**Dataset items**:
====

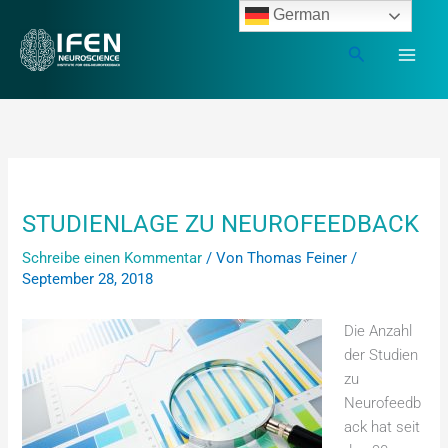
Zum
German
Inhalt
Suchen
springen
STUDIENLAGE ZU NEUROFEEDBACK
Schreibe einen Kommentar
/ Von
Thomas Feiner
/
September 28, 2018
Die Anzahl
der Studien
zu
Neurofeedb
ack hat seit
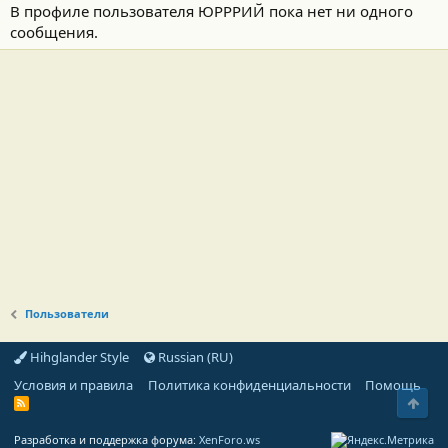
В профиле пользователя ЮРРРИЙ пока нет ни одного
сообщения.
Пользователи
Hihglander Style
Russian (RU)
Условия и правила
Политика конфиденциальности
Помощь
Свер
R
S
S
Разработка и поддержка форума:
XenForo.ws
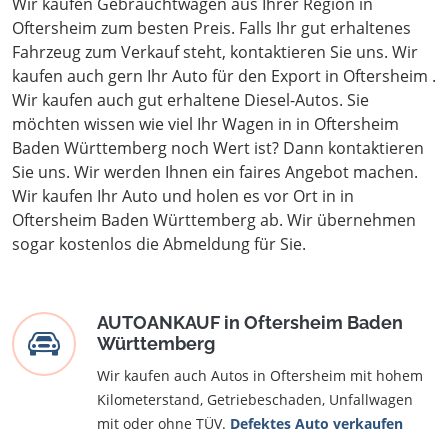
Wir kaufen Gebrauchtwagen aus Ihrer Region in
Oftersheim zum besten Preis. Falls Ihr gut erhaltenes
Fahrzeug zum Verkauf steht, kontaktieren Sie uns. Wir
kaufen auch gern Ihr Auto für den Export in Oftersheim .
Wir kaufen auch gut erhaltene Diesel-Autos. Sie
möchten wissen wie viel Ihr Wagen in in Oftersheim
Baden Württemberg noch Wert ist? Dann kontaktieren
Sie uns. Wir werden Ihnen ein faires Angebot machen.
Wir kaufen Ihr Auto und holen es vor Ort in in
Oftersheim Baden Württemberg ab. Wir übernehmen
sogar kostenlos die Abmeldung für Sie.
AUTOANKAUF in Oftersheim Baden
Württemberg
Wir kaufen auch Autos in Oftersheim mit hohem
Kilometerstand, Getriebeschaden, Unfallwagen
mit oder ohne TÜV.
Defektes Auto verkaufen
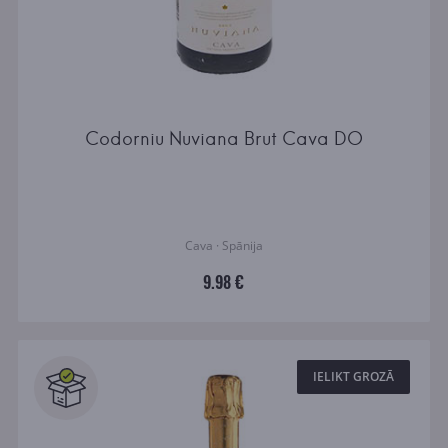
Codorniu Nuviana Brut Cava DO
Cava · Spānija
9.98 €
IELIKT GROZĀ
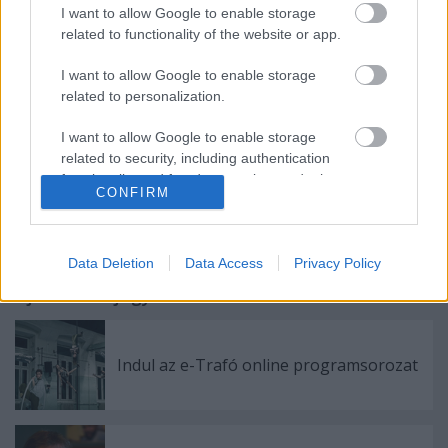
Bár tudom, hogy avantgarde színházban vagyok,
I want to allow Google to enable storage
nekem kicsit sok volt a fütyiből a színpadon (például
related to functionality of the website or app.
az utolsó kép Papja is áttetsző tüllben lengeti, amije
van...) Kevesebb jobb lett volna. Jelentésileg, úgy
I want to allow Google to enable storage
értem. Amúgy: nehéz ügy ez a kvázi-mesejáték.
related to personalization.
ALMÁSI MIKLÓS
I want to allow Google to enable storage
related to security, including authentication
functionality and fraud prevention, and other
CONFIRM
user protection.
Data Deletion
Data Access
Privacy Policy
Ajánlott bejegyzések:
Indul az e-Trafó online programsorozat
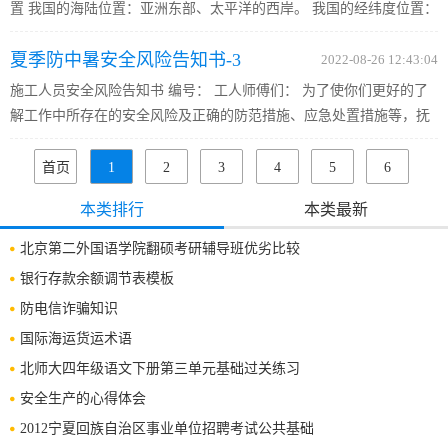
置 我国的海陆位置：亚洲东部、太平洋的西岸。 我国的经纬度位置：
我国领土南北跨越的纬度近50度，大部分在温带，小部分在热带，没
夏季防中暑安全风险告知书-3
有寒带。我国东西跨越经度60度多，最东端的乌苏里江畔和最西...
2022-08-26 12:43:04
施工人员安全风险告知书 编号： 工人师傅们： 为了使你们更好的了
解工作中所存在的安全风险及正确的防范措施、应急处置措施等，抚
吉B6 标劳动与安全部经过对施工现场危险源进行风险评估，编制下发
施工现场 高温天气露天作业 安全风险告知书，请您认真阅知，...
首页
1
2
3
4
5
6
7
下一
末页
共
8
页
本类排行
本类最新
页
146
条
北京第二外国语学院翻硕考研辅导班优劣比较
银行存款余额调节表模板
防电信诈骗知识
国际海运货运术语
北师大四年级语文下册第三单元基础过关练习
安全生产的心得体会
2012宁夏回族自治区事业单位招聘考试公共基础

====

**Exercise aim**: Among the entries above, which lines include "related"? List them all.

**Answer box**:
related to functionality of the website or app.
related to personalization.
related to security, including authentication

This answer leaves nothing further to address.